What is it, you’re wondering? First, why did I want this thing? For various reasons, though I love coffee, I no longer drink it every day. For a few years, I bemoaned that nothing else substituted for that indulgence and the simply good feeling of coffee first thing in the morning. Tea didn’t cut it. I even experimented with expensive teas. Nope.
Then I discovered Indian-style chai, brewed with real spices and herbs, not the tea bags or chai syrup that the chain coffee shops serve. I had had chai many years before, homemade by friends from India. But I had forgotten about it.
I now make a chai concentrate that lasts me almost two weeks. I put some in my cup, add my milk product of choice, usually soy, and heat it up. I might love it more than coffee. When I make this concentrate, I end up with almost four cups of spent cinnamon bark, ginger, tea, and the other spices. There’s so much, I’ve even tried brewing another batch of chai from it, but it is weak and inferior. So that bowl of spent chai ingredients goes into the compost once it has cooled.
I have a fuzzy goal of locally acquiring or growing the chai ingredients. My experiment growing edible ginger has worked. I’ve tried growing it in a few spots on our land as well as a pot. Because it can problematically spread (not my problem yet), I think I’ll grow it in pots. It burst its pot in under a year, though.
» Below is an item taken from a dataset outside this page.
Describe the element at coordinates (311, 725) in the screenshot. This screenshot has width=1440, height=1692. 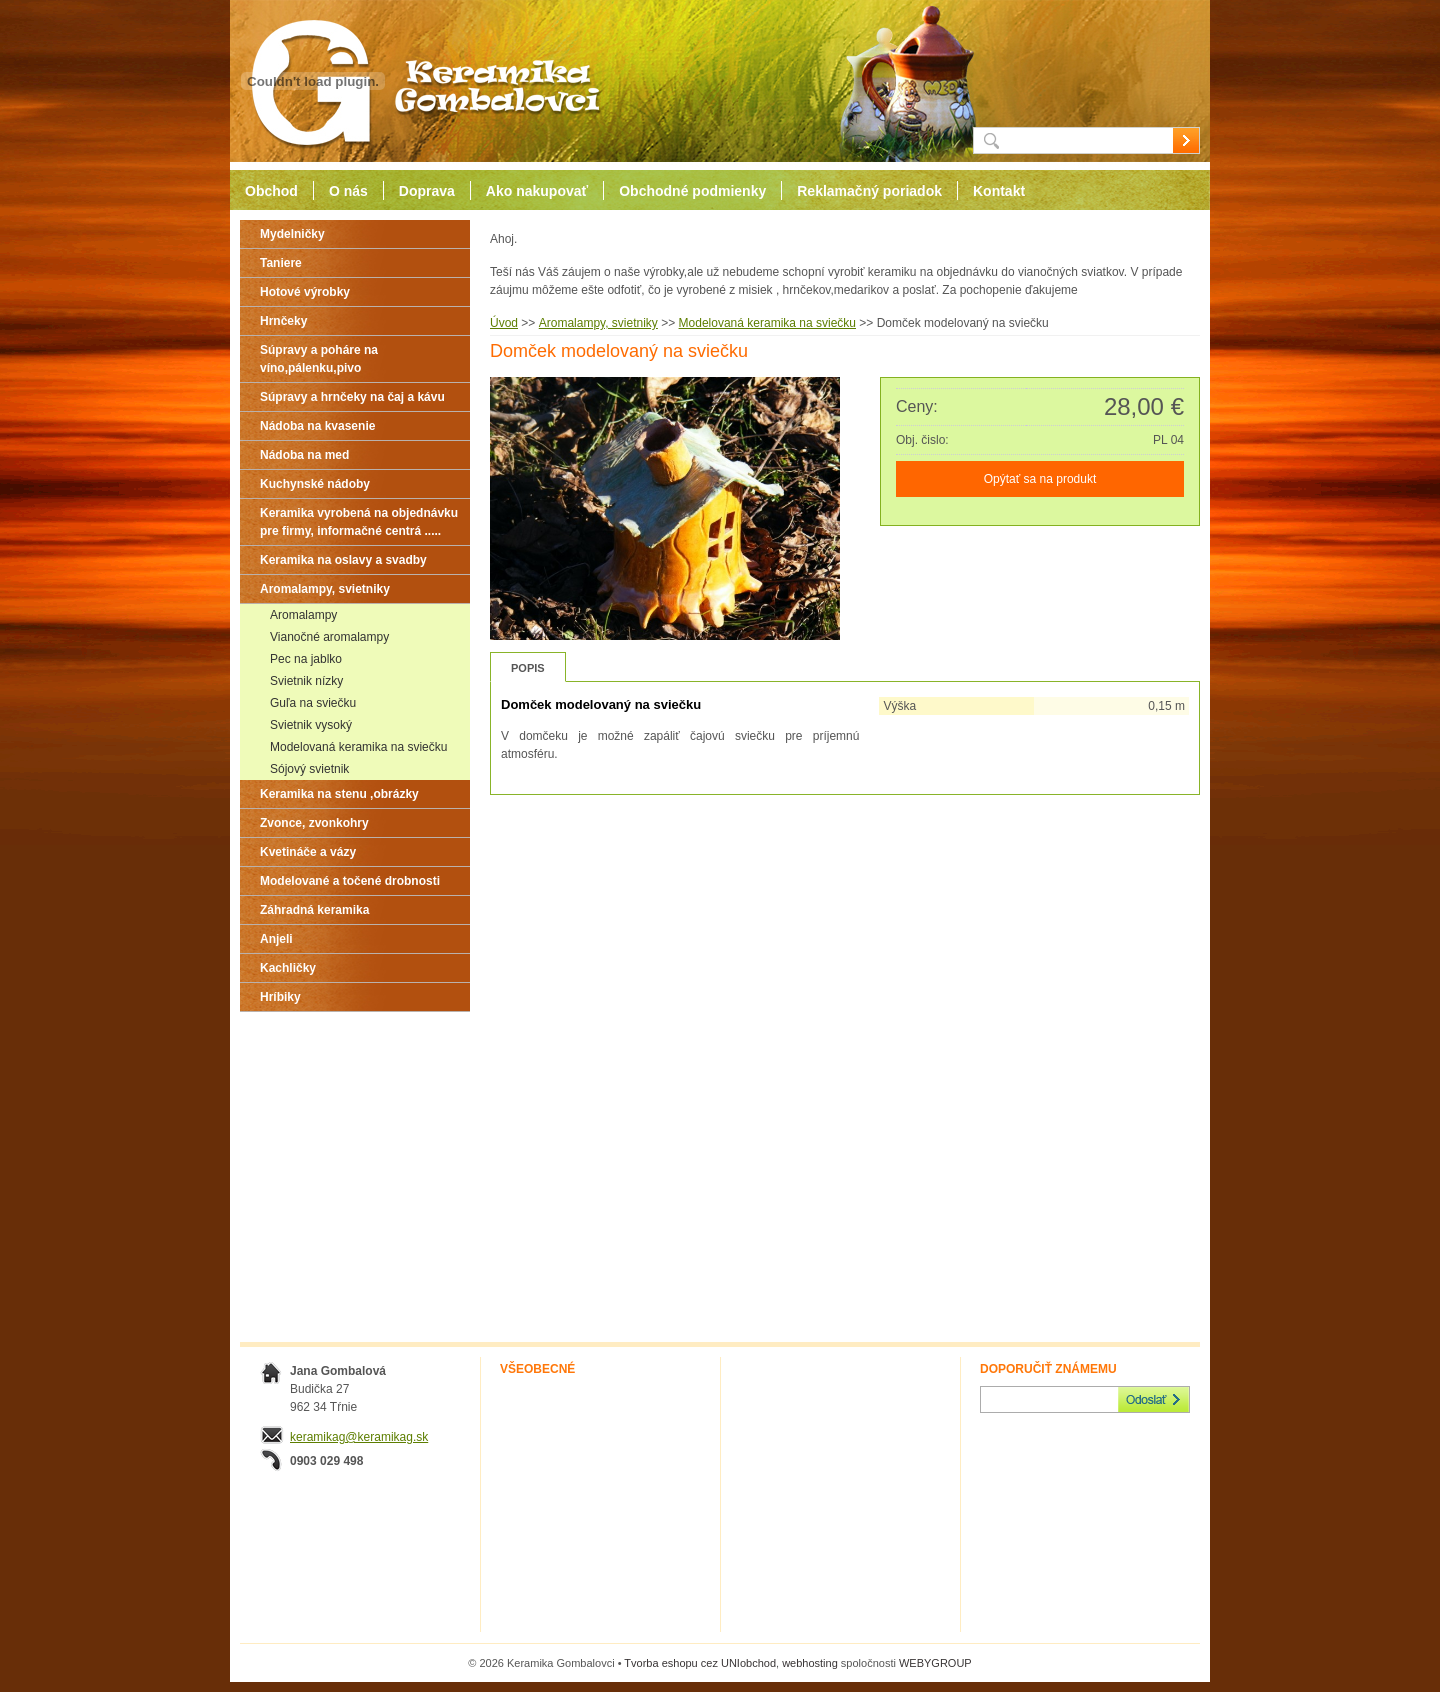 I see `Svietnik vysoký` at that location.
I buy Ceylon Cinnamon bark (look up the difference between it and the usual cassia cinnamon) from nearby Adaptations, where I get weekly locally grown produce. They’re very close by and their farm is about the same elevation as ours.
In any case, what I’ve been wanting for years was Ceylon cinnamon, also known as true cinnamon, Cinnamomum zeylanicum or Cinnamomum verum. The bark is expensive, and the plant is expensive and a slow grower. It will be many years before we could ever grow the amount I consume, but why not get started and plant the tree? I just need one or two trees for now, for my personal consumption and to learn about the tree. They can apparently attain a height of 30-45 feet! Mine won’t, though, because I want to harvest it.
I recently read about Tommy Greenwell growing black Pohnpei pepper commercially. Pepper and (true) cardamom are other plants on my scout-out-list. I’ve grown cardamom before from a plant I bought at a California farmers market, but I think it was a “false cardamom,” no fruit (the seller said as such). The leaves were wonderfully fragrant if you’d bruise or squish them in your hand. Bea took part of that plant many years ago, and her plant grew and flourished and eventually was even exhibited at the Orange County Fair.
The handover of the cinnamon seedlings was made in the Home Depot parking lot. The seller has various health issues. Growing cinnamon and intending to sell seedlings locally and by mail is a side job he thinks he can handle. I wish him luck. And myself, too.
2 thoughts on “Once again, surprise, it’s a new year!”
An interesting narrative, Sharlene. I’ve not tried any chai. My image is that it is too sweet and, I will confess but don’t tell anyone, it strikes me as too “girly.” (Give me a break. I’m an old fart, not fully reformed.)
I am distressed to think that the cardamom plant I adopted from you may never bear fruit. I’ve read that the plant needs 4 or 5 years to mature and fruit but now I expect never. This, however, is only an emotional blow with no practical consequence because I don’t recall ever consuming cardamom.
Chai is often served sweet, but it doesn’t have to be. I make my chai unsweetened. Then whoever drinks it can sweeten it to his/her taste. Yes, I think that cardamom is a “false cardamom,” not sure if it’s Alpinia mutica or Alpinia nutans. Just enjoy it as a plant, and divide and share when you think the pot looks too full.